- **Problem to work on**
Look through the entries below and report every line that has "leurs".

Stored data entries:
++++++++

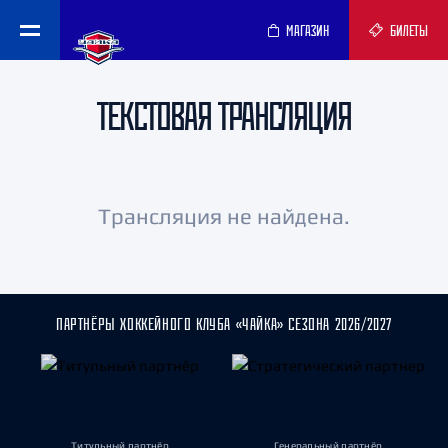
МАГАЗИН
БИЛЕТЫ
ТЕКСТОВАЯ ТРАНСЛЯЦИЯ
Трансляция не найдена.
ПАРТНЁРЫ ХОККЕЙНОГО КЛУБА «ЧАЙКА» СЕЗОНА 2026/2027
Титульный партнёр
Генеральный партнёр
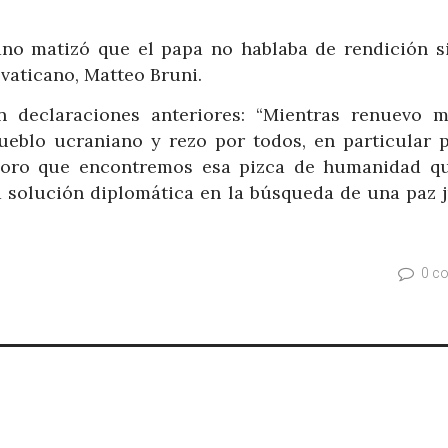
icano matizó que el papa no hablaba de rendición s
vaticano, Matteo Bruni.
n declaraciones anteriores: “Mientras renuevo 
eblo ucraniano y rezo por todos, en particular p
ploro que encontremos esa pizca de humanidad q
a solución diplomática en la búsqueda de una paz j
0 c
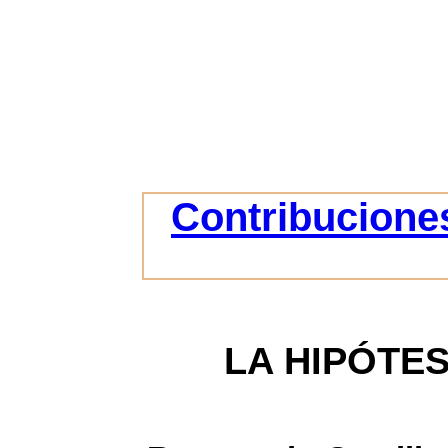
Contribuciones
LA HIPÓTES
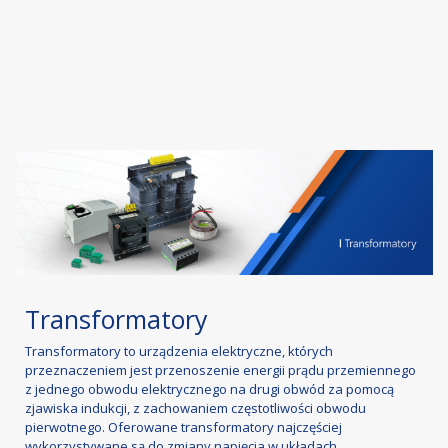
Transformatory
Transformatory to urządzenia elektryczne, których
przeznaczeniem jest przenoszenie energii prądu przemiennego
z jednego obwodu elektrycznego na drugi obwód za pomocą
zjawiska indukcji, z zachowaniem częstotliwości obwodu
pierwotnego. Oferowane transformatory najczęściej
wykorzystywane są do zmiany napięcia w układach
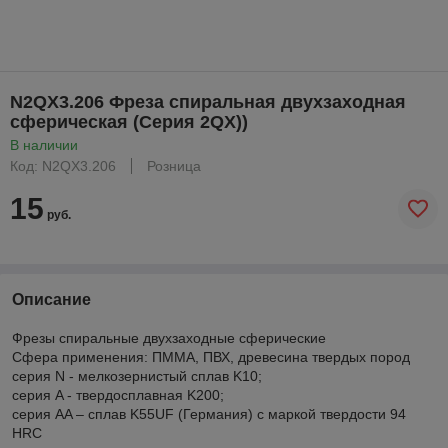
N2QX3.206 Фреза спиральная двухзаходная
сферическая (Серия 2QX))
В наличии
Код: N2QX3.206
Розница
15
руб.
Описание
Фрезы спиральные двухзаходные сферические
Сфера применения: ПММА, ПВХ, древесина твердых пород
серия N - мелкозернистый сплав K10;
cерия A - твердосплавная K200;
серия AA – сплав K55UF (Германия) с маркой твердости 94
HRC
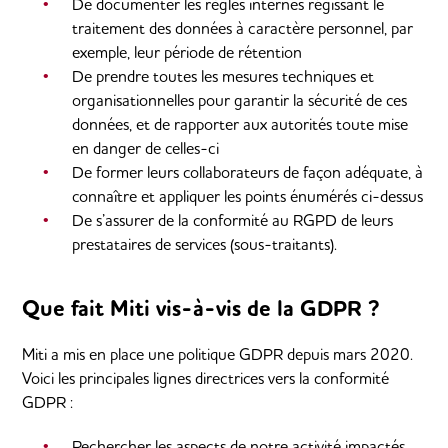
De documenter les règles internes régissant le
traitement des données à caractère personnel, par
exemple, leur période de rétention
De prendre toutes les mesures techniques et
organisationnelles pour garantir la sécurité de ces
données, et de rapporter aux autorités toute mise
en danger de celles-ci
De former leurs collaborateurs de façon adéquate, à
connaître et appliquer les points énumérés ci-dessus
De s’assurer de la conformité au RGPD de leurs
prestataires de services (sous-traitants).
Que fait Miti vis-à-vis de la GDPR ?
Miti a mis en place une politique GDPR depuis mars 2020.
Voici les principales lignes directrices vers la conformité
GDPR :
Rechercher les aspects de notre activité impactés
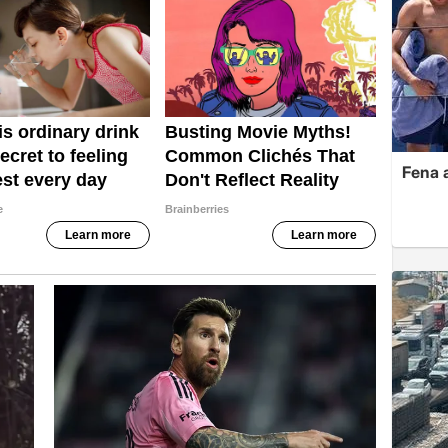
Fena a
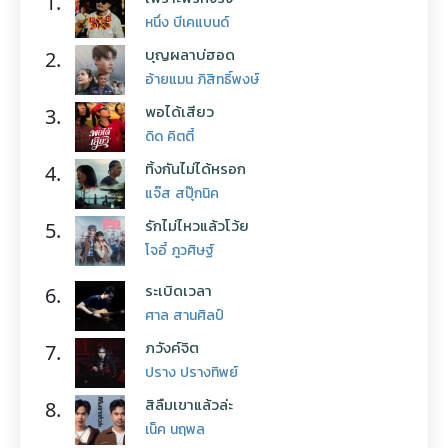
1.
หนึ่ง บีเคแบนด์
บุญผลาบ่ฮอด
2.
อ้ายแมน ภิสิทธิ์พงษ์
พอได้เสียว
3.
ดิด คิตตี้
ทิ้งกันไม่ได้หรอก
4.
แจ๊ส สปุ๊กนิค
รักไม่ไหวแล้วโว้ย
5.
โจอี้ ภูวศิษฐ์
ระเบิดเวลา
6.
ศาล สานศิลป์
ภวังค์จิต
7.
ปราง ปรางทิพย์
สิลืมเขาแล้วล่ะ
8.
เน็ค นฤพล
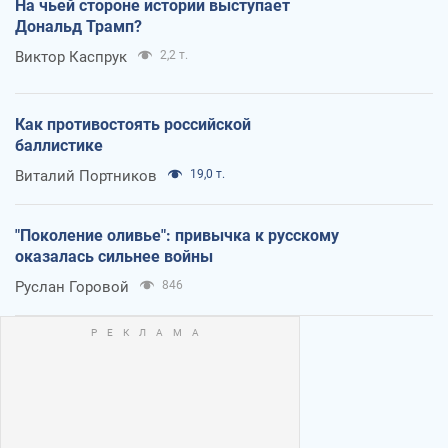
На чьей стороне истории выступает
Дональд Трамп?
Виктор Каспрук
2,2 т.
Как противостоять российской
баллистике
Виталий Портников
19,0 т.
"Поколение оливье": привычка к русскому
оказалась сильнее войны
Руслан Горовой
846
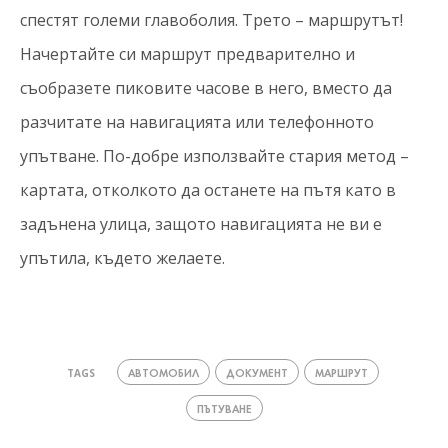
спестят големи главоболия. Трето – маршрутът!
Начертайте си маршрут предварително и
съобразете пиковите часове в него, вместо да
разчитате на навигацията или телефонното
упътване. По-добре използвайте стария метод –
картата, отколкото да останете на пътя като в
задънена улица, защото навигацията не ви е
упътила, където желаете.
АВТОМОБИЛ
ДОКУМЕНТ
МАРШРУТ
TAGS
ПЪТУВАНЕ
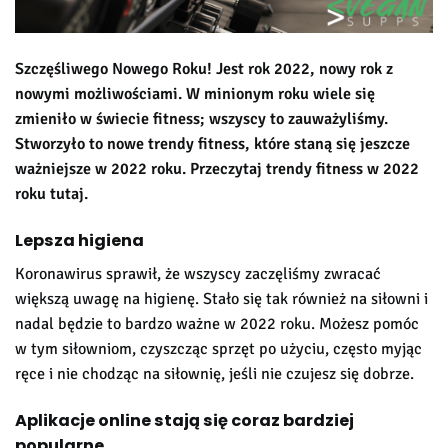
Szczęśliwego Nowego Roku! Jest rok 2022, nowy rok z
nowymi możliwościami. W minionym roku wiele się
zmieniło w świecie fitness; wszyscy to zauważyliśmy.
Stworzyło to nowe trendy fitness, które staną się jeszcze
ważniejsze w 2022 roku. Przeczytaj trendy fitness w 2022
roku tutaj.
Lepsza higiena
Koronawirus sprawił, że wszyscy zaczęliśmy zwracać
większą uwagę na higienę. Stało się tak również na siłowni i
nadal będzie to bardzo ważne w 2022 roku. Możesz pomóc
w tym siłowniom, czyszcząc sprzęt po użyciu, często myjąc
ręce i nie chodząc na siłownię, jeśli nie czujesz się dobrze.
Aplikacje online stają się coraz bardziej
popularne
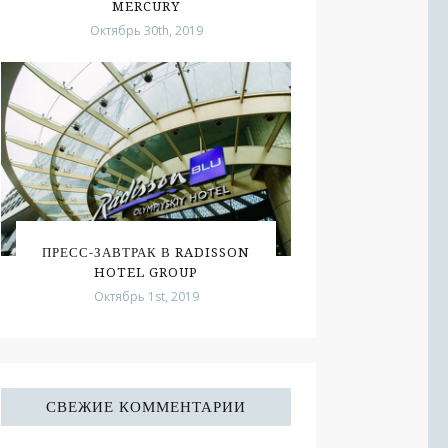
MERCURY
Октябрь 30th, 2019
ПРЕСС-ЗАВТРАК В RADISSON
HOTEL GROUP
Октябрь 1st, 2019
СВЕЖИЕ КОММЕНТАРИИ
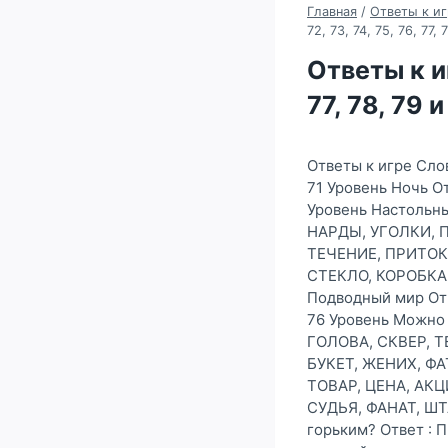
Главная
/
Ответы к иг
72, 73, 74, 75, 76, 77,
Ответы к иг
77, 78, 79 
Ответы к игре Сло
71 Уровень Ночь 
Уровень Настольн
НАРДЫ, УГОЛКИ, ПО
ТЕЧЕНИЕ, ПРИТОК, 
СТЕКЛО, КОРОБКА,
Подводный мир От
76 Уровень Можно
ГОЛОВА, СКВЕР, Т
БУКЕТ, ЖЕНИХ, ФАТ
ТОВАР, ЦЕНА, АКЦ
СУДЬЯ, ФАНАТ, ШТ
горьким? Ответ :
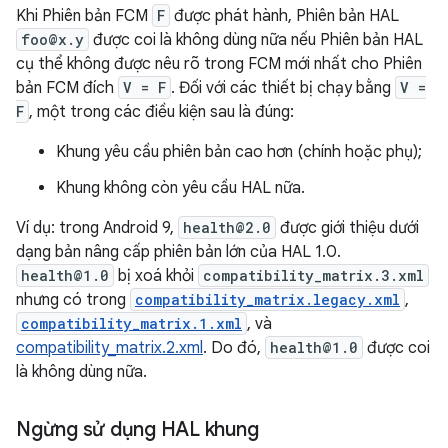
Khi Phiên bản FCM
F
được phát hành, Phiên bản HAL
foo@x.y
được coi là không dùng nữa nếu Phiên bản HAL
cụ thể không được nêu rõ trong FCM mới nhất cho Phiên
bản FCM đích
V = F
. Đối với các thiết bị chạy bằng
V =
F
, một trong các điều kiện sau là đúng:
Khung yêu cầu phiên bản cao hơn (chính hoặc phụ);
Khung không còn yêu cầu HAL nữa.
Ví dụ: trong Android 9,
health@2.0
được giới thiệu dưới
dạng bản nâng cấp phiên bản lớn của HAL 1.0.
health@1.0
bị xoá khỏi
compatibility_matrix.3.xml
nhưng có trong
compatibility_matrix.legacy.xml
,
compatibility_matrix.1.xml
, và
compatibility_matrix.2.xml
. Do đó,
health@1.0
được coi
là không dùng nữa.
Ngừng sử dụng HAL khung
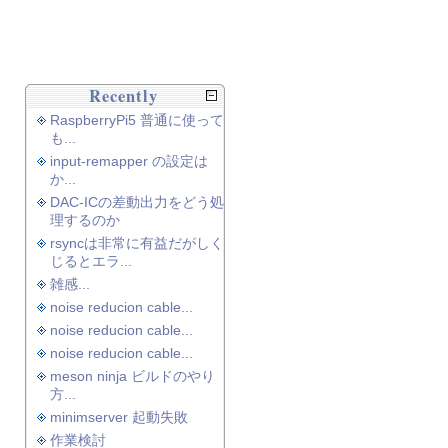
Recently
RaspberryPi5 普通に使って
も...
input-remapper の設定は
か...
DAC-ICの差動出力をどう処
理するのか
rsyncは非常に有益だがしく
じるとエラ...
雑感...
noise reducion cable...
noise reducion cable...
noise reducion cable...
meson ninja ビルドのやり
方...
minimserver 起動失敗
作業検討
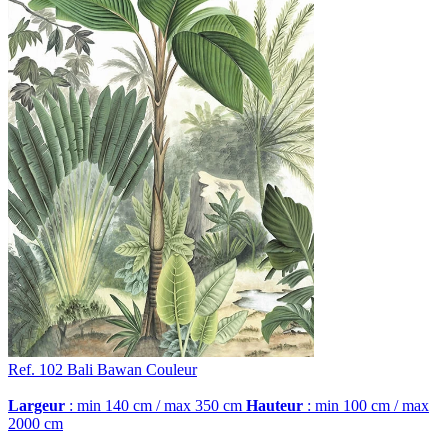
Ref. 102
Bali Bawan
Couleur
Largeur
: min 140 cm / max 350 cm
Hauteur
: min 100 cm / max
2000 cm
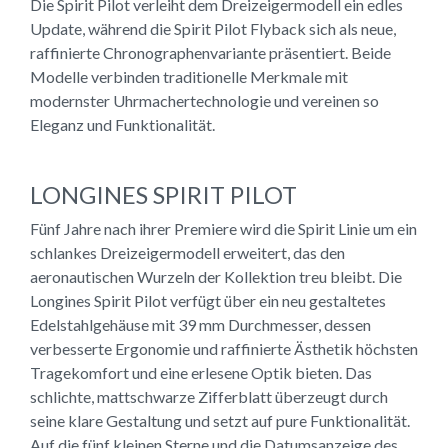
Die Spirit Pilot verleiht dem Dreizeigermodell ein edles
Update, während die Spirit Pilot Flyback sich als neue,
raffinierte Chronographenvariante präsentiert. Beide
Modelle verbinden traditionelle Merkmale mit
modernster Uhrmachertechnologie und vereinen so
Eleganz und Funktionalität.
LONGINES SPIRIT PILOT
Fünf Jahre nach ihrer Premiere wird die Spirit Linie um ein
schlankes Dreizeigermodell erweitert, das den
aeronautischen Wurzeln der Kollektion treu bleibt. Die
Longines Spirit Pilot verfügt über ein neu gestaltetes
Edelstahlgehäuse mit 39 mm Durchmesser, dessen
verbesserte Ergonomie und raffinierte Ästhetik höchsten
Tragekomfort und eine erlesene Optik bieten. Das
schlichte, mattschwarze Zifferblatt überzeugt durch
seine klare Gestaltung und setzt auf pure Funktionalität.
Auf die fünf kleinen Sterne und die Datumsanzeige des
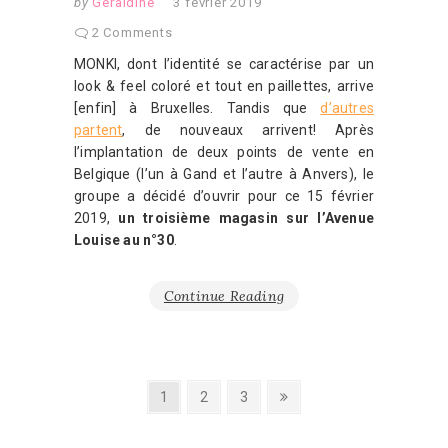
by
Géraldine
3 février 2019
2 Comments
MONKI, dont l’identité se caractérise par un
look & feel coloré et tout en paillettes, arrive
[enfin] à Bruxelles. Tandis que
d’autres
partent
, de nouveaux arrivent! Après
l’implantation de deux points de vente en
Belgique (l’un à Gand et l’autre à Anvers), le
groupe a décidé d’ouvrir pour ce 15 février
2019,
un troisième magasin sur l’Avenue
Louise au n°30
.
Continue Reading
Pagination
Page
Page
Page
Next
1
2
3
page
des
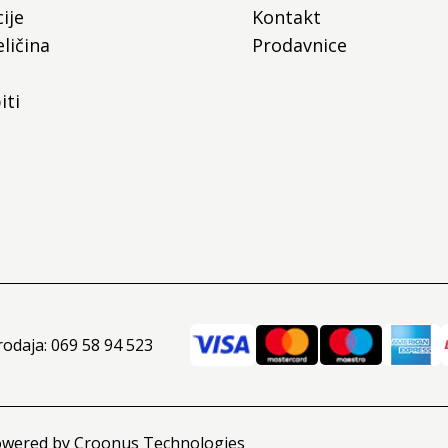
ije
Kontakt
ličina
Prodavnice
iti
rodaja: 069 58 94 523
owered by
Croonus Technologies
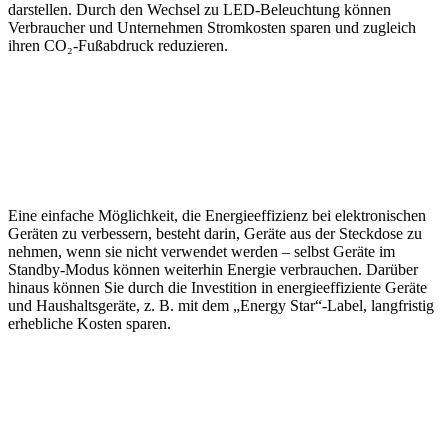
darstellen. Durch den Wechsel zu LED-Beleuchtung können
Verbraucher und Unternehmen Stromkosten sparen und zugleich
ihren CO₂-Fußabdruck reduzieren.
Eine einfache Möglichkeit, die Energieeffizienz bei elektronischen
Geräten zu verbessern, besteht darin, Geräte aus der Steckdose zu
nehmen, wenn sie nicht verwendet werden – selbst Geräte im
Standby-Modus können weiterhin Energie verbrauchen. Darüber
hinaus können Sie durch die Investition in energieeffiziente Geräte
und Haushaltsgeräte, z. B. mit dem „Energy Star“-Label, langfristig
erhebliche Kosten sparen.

++++++++

- **Exercise answer**
De former leurs collaborateurs de façon adéquate, à
De s’assurer de la conformité au RGPD de leurs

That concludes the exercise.